The woman glanced at the boy, tapped her tablet, and said calmly into a mic, "Subject Eleven unresponsive."

No urgency.

No surprise.

Like she was reading a weather report.

Caelum stared at the boy's unmoving face.

His hands shook against the restraints.

The number on the wall flickered.

4.2×

Suddenly, the older kid screamed.

Not fear.

Pain.

Pure, tearing pain.

His rig jerked violently. The half-helmet flashed.

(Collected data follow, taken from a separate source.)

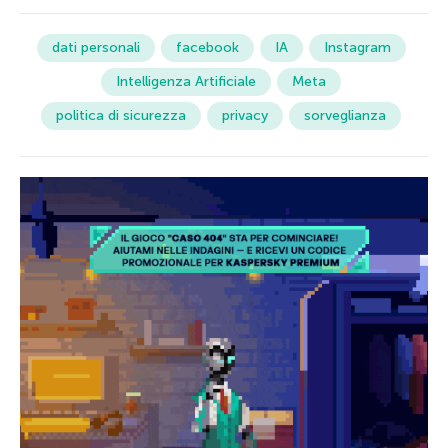
dati personali
facebook
IA
Instagram
Intelligenza Artificiale
Meta
politica di sicurezza
privacy
sorveglianza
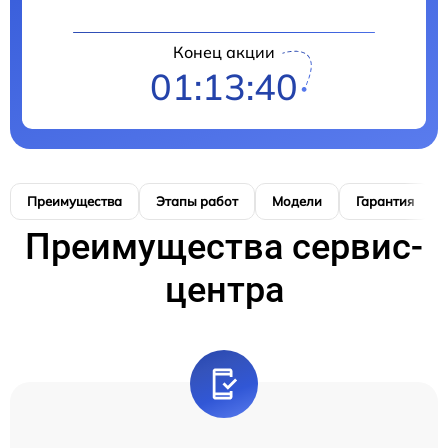
Конец акции
01:13:39
Преимущества
Этапы работ
Модели
Гарантия
Преимущества сервис-
центра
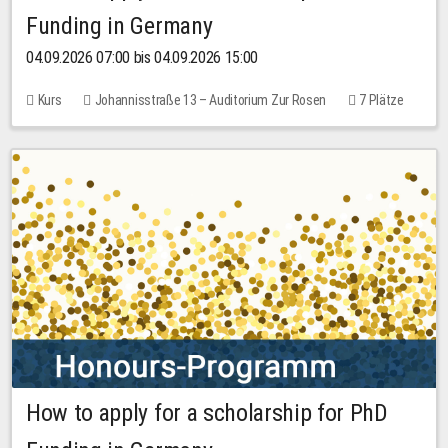
Funding in Germany
04.09.2026 07:00 bis 04.09.2026 15:00
Kurs
Johannisstraße 13 – Auditorium Zur Rosen
7 Plätze
10,00 EUR
How to apply for a scholarship for PhD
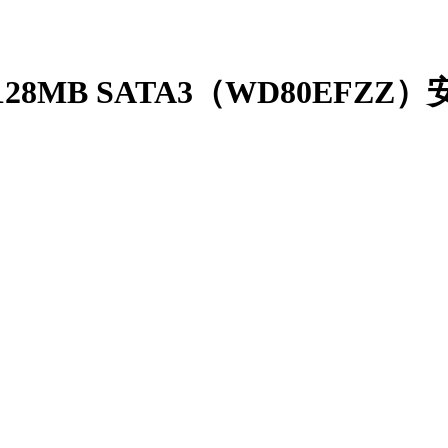
转 128MB SATA3（WD80EFZ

His body convulsed like electricity was chewing him apart from the inside.

Caelum squeezed his eyes shut.

The hum surged.

Gravity slammed down harder, deeper, like a giant hand trying to shove him through the platform into the floor.

His whole life, gravity had crushed him.

But this...

This was different.

This was loud.

Angry.

Artificial.

Caelum's instincts flared.

Push back.

He didn't know how.

He just did what he'd always done...lying on the orphanage floor, hitting his useless legs, begging them to move.

Except now, he wasn't begging his legs.

He was begging the air.

"Stop," he rasped. "Stop…"

The air trembled.

Just a little.

Not enough for anyone else to notice.

Enough for Caelum to feel it.

Like the weight shifted off his bones for half a heartbeat.

He gasped.

A real breath.

The older kid's scream cut off into a choking gag.

Silence.

A siren blipped once.

"Subject 207 terminated," the woman said flatly.

Caelum opened his eyes.

His fists clenched.

His vision blurred...not from tears yet, but from something hotter.

Anger.

He stared at the wall.

4.2×

"I'm not dying here," he whispered.

The hum eased.

The lights returned.

The woman walked away like nothing had happened.

Above him, a camera lens clicked as it adjusted.

And Caelum realized something that made his stomach drop.

Someone was watching him.

Specifically.

Because he was still breathing.

Because he was still awake.

Because he had survived a gravity that killed the kid beside him.

And somewhere deep in his chest, buried under fear, a thought sparked like a match:

They used to call me broken.

They're going to learn what broken really means.